Strategic pathways for carbon-neutral cities

The findings offer a roadmap for urban stakeholders to align technology deployment with sustainability goals. The authors recommend strategic investments in digital infrastructure, emphasizing that advanced connectivity and data systems are prerequisites for all other decarbonization strategies. Cities that invest in robust 5G networks, cloud computing capabilities, and IoT-enabled monitoring systems are better positioned to integrate renewable energy, optimize transportation, and enforce emissions policies.
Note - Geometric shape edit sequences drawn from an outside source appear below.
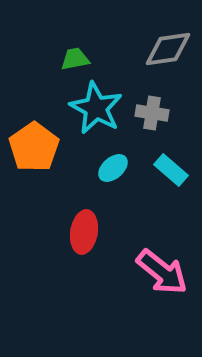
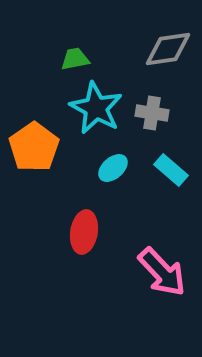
pink arrow: rotated 8 degrees clockwise
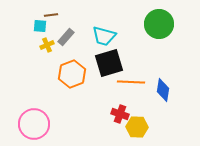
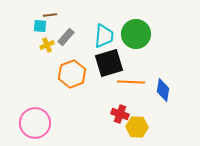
brown line: moved 1 px left
green circle: moved 23 px left, 10 px down
cyan trapezoid: rotated 100 degrees counterclockwise
pink circle: moved 1 px right, 1 px up
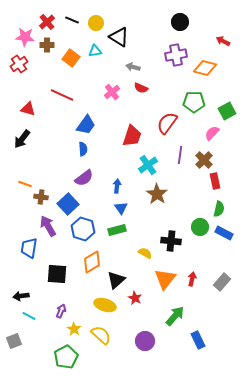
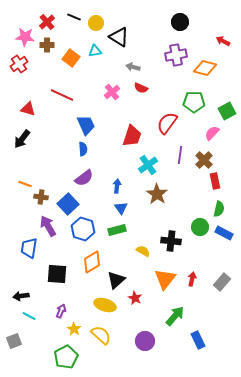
black line at (72, 20): moved 2 px right, 3 px up
blue trapezoid at (86, 125): rotated 60 degrees counterclockwise
yellow semicircle at (145, 253): moved 2 px left, 2 px up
Governments play a pivotal role in driving these changes. The study suggests that policymakers must establish comprehensive frameworks supporting AI-powered carbon monitoring, smart grids, and blockchain-based carbon markets. Financial incentives, green financing programs, and international cooperation are critical to fostering adoption. Digital governance mechanisms should ensure transparency and encourage collaboration across sectors.

Businesses are urged to embed green digital transformation into their core operations. AI-driven analytics, blockchain-enabled supply chain transparency, and IoT-based manufacturing optimization are essential for reducing industrial emissions. By investing in these technologies and training employees in digital sustainability practices, companies can strengthen their competitive edge while contributing to carbon neutrality.

Citizen engagement remains a cornerstone of success. Public participation, supported by digital tools and policy incentives, ensures the legitimacy and scalability of urban climate strategies. Behavioral alignment with sustainability objectives is necessary to translate technological innovation into measurable environmental outcomes.

The study also calls attention to the global applicability of its framework. Although the analysis focuses on China, the model is adaptable to other regions and sectors where digital technologies intersect with carbon reduction policies. It can be applied to domains such as smart agriculture, green manufacturing, and regional decarbonization initiatives, provided local conditions and regulatory contexts are considered.